■ **REQUIRED ACTION**: Apart from the images, the entire listing below must be restated word for word.

■ **DATA BLOCK**:
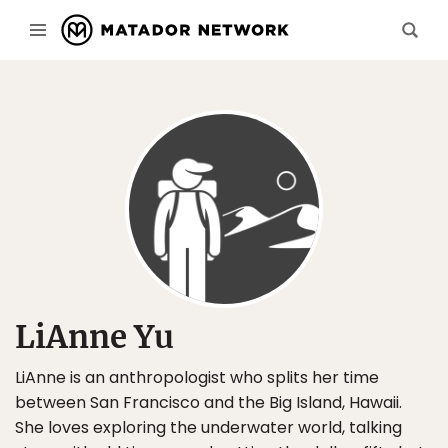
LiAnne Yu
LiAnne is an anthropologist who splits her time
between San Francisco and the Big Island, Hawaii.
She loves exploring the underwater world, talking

■ **SOLVED PROBLEM**:
LiAnne Yu
LiAnne is an anthropologist who splits her time
between San Francisco and the Big Island, Hawaii.
She loves exploring the underwater world, talking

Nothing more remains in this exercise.